During this tense journey the girl perfected her soul for graceful martyrdom.
"I'll go to the train with you, Harry, and then you can send me home in a taxicab."
Her nether lip trembled and her eyes were filmed, but they were brave, and her voice was so tender that it wooed his mind from his watch. He gazed at her, and found her so dear, so devoted and so pitifully exquisite, that he was almost overcome by an impulse to gather her into his arms there and then, indifferent to the immediate passengers or to his far-off military superiors. An hour ago they were young lovers in all the lilt and thrill of elopement. She had clung to him in the gloaming of their taxicab, as it sped like a genie at their whim to the place where the minister would unite their hands and raise his own in blessing. Thence the new husband would have carried the new wife away, his very own, soul and body, duty and beauty. Then, ah, then in their minds the future was an unwaning honeymoon, the journey across the continent a stroll along a lover's lane, the Pacific ocean a garden lake, and the Philippines a chain of Fortunate Isles decreed especially for their Eden. And then the taxicab encountered a lamppost. They thought they had merely wrecked a motor car—and lo, they had wrecked a Paradise.
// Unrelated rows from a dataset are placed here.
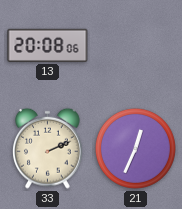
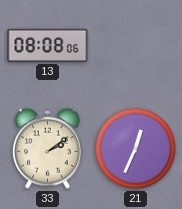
13: 20:08 -> 08:08
33: 2:11 -> 2:09
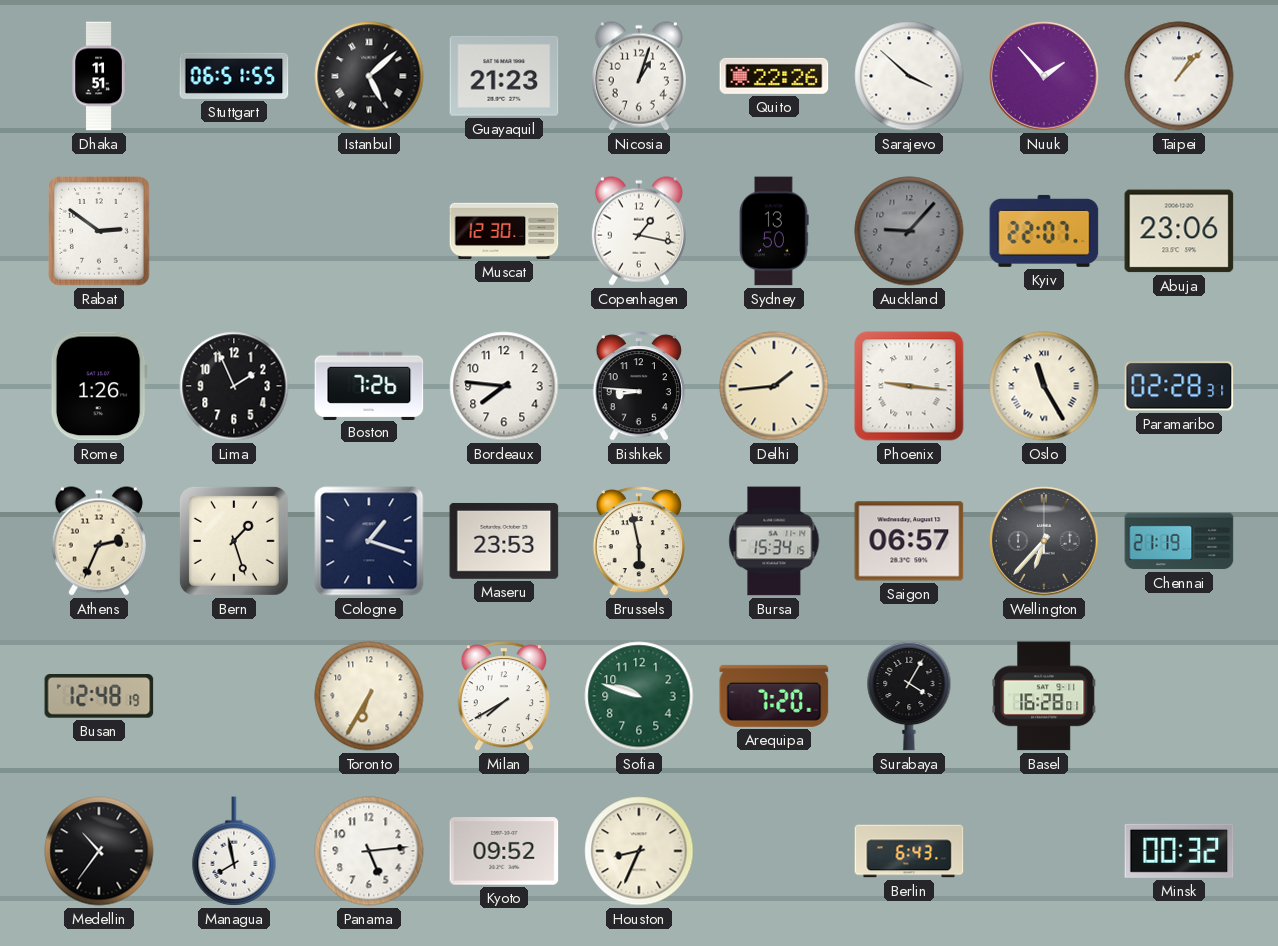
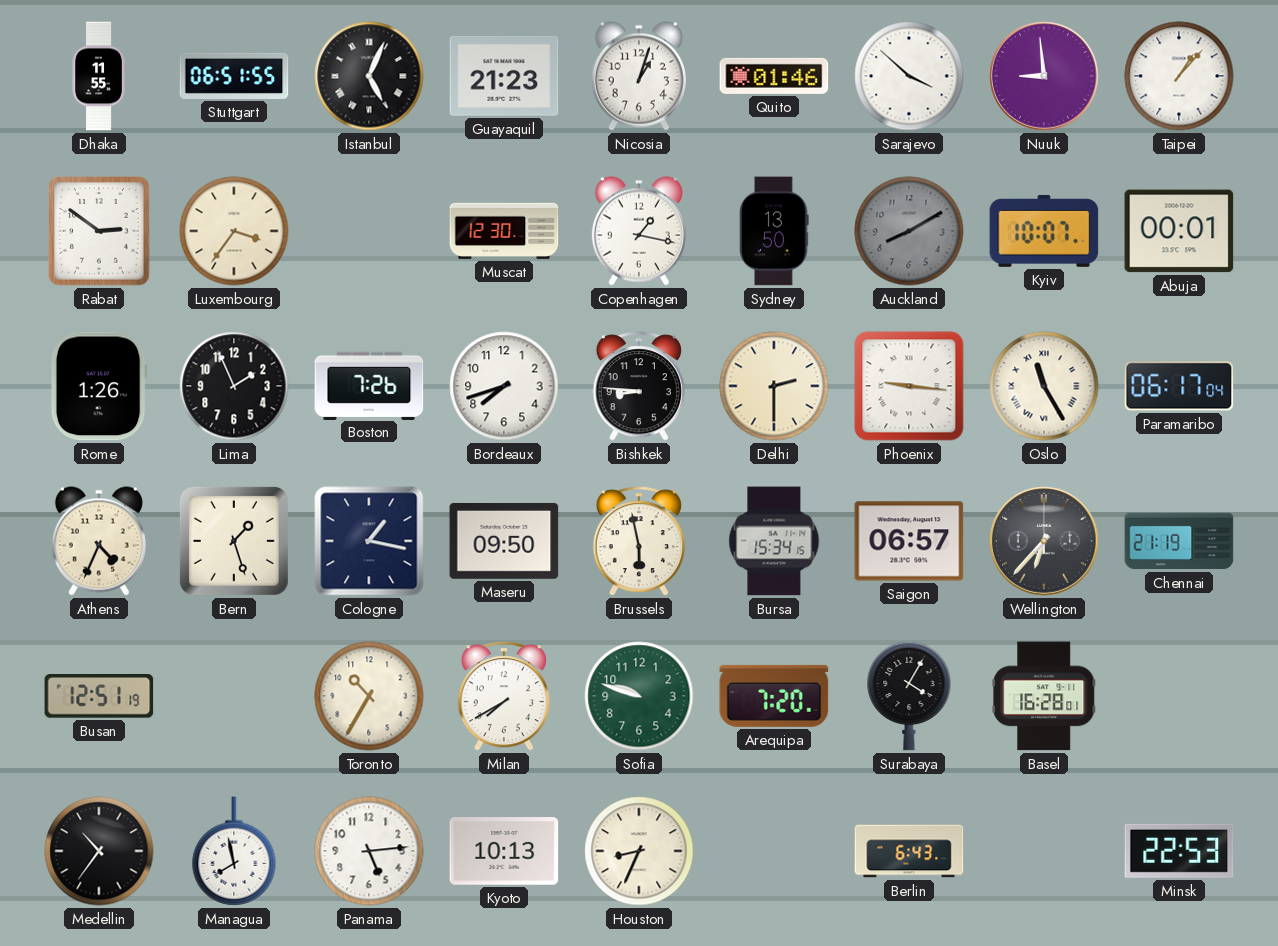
Dhaka: 11:51 -> 11:55
Istanbul: 5:08 -> 5:04
Quito: 22:26 -> 01:46
Nuuk: 1:53 -> 8:59
Luxembourg: none -> 3:36
Auckland: 9:07 -> 8:10
Kyiv: 22:07 -> 10:07
Abuja: 23:06 -> 00:01
Bordeaux: 7:46 -> 7:42
Delhi: 1:44 -> 2:30
Paramaribo: 02:28 -> 06:17
Athens: 2:34 -> 4:34
Cologne: 1:18 -> 1:17
Maseru: 23:53 -> 09:50
Busan: 12:48 -> 12:51
Toronto: 6:35 -> 10:35
Kyoto: 09:52 -> 10:13
Minsk: 00:32 -> 22:53
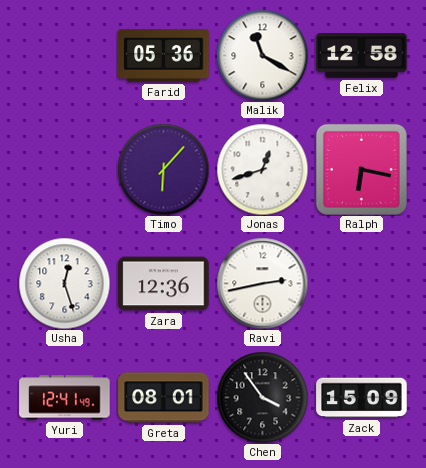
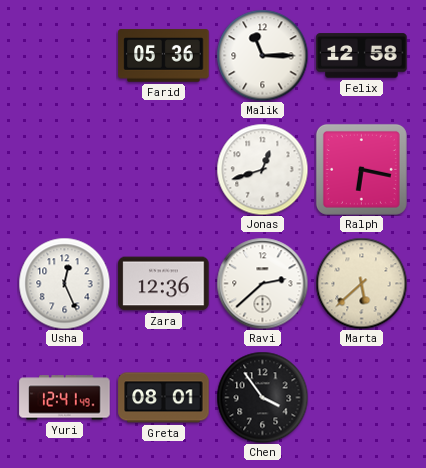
Malik: 11:20 -> 11:15
Timo: 6:07 -> none
Usha: 12:27 -> 12:26
Ravi: 2:43 -> 2:38
Marta: none -> 5:38
Zack: 15:09 -> none
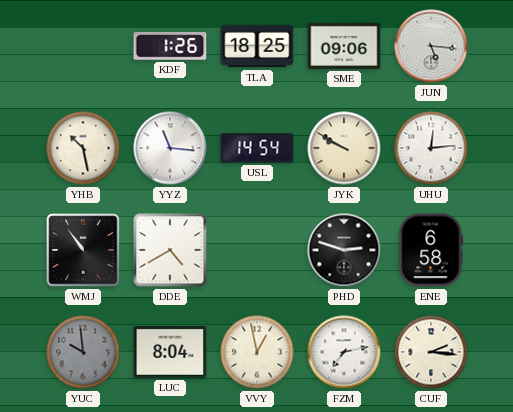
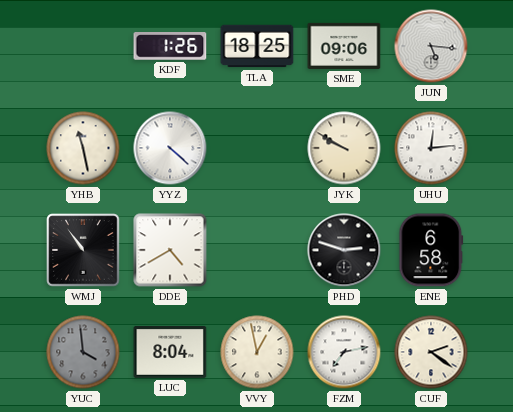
YHB: 10:28 -> 11:28
YYZ: 11:16 -> 4:22
USL: 14:54 -> none
YUC: 9:59 -> 3:59
CUF: 2:16 -> 2:21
The railroad ceased to be a lover's lane and became a lingering torment; the ocean was a weltering Sahara, and the Philippines a Dry Tortugas of exile.
Mallory realized for the first time what heavy burdens he had taken on with his shoulder straps; what a dismal life of restrictions and hardships an officer's life is bound to be. It was hard to obey the soulless machinery of discipline, to be a brass-buttoned slave. He felt all the hot, quick resentment that turns a faithful soldier into a deserter. But it takes time to evolve a deserter, and Mallory had only twenty minutes. The handcuffs and leg-irons of discipline hobbled him. He was only a little cog in a great clock, and the other wheels were impinging on him and revolving in spite of himself.
In the close-packed seats where they were jostled and stared at, the soldier could not even attempt to explain to his fascinated bride the war of motives in his breast. He could not voice the passionate rebellion her beauty had whipped up in his soul. Perhaps if Romeo and Juliet had been forced to say farewell on a Chicago street car instead of a Veronese balcony, their language would have lacked savor, too.
Perhaps young Mr. Montague and young Miss Capulet, instead of wailing, "No, that is not the lark whose notes do beat the vaulty heaven so high above our heads," would have done no better than Mr. Mallory and Miss Newton. In any case, the best these two could squeeze out was:
"It's just too bad, honey."
"But I guess it can't be helped, dear."
"It's a mean old world, isn't it?"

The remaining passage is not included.